In absolute seriousness though, this movie is not going to kill your childhood memories. This new movie may not be as good as the original, but is it a bad movie? No.
Ghostbusters (2016) is the tale of three scientists, a history expert, and the world’s dumbest receptionist, dealing with the fact that ghostly sightings are cropping up all over New York City.
To be honest, Ghostbusters is the type of remake I like. It’s different enough to the original to have a reason to exist, while at the same time not diverging too far away from the original to the point where it might as well be a different movie.

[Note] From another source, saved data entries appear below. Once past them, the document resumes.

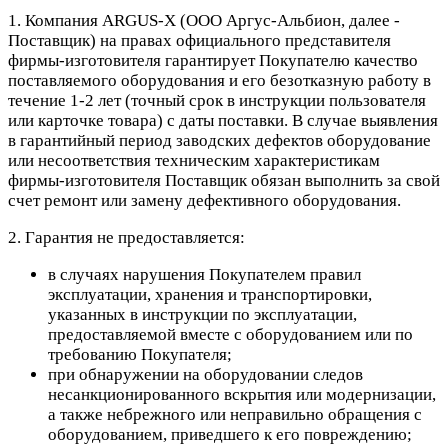
1. Компания ARGUS-X (ООО Аргус-Альбион, далее -
Поставщик) на правах официального представителя
фирмы-изготовителя гарантирует Покупателю качество
поставляемого оборудования и его безотказную работу в
течение 1-2 лет (точный срок в инструкции пользователя
или карточке товара) с даты поставки. В случае выявления
в гарантийный период заводских дефектов оборудование
или несоответствия техническим характеристикам
фирмы-изготовителя Поставщик обязан выполнить за свой
счет ремонт или замену дефективного оборудования.
2. Гарантия не предоставляется:
в случаях нарушения Покупателем правил
эксплуатации, хранения и транспортировки,
указанных в инструкции по эксплуатации,
предоставляемой вместе с оборудованием или по
требованию Покупателя;
при обнаружении на оборудовании следов
несанкционированного вскрытия или модернизации,
а также небрежного или неправильно обращения с
оборудованием, приведшего к его повреждению;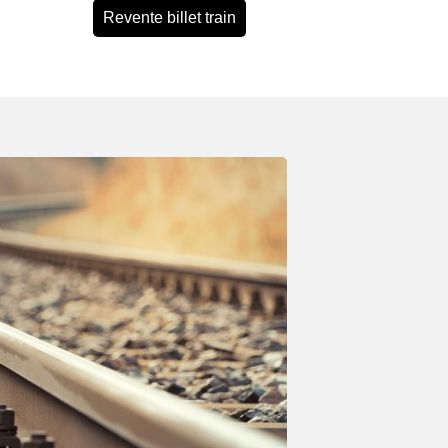
Revente billet train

In spite of what the trailer first suggested, this movie can be quite funny. There are plenty of gags that work, and when the gags don’t work, it’s not the type of failure that makes you want to punch the back of the cinema seat in front of you, but rather the kind that makes you shrug and want to move on.

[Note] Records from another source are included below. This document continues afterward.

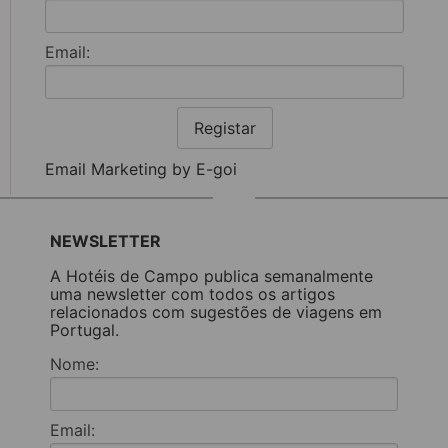
Email:
Registar
Email Marketing by E-goi
NEWSLETTER
A Hotéis de Campo publica semanalmente
uma newsletter com todos os artigos
relacionados com sugestões de viagens em
Portugal.
Nome:
Email:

If I do have any criticism of the humour, it would be that it relies far too much on awkward humour. Laughing at an obviously awkward character is something that’s been very overused as of recently, and this movie doesn’t really do anything outside of the norm with it.
The action, on the other hand, is mostly solid throughout the movie. The ghosts have some pretty nice designs, and do come across as legitimately threatening, with the obvious exception of Slimer
Who does have a pretty well handled, plot relevant cameo
Then we come to the characters. To start with the Ghostbusters, we have Erin, an awkward scientist wishing she could be taken seriously; Abby, a far more confident ambitious ghost hunting scientist; Holtzmann, the creative and very quirky mechanic; and Patty, the sassy black woman who turns out to be a genius when it comes to local history. There’s no denying that these four are a likeable bunch, who work well off of each other. If I had one complaint, it’s that Abby and Erin’s backstories of being bullied for their beliefs in ghosts is never shown in flashback, despite the fact that it could have been a great way to start the movie, and hammer in further the importance of them rekindling their old friendship.

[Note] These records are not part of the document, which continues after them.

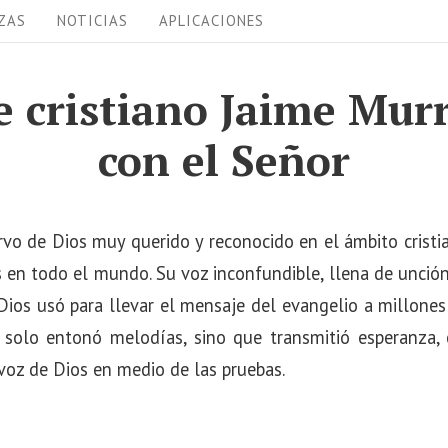
ZAS
NOTICIAS
APLICACIONES
 cristiano Jaime Murr
con el Señor
rvo de Dios muy querido y reconocido en el ámbito crist
en todo el mundo. Su voz inconfundible, llena de unción y
ios usó para llevar el mensaje del evangelio a millones
 solo entonó melodías, sino que transmitió esperanza,
voz de Dios en medio de las pruebas.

There are of course a few other characters. Chris Hemsworth plays the comedy relief character Kevin, who, if I’m being honest, could have been a little more developed. While some of his “too-dumb-to-live” antics are funny, he doesn’t get much personality beyond, well, being too dumb to live. I feel if they’d pushed the “dumb hipster” vibe further rather than just have him be plain dumb, it might have been better.
Then there’s the main villain of the piece, Rowan. I must admit, this character was a bit of a surprise to me. Rather than just an evil supernatural villain, he’s basically a dark foil to Abby and Erin. A character who has supposedly been bullied and rejected throughout his life, but unlike Erin, who tried to completely reject her past and prove herself to no longer be a “ghost girl”, or Abby who continued to work to prove her “ghost girl” beliefs were perfectly valid, Rowan is bitter and hateful, wanting revenge. While the message of “rise above the mistreatment of others and don’t let it turn you into a hateful asshole” isn’t expanded upon that much, it was an intriguing one, and mostly well handled.
So, what were my overall thoughts on this movie? Well, if I’m being honest, this movie is well and truly okay. I don’t have a great deal of bad things to say about it. What it does, it does well. Not spectacularly well, but well enough.
To sum up, if you like the original and want to see something similar with a lot of callbacks, then, while it’s not as good as the original, I would say it’s a fun watch. If you’re just looking for a fun lighthearted comedy, then once again, check it out. If you’re looking for an instant classic, or a masterpiece in comedy, then I guess you’ll be disappointed.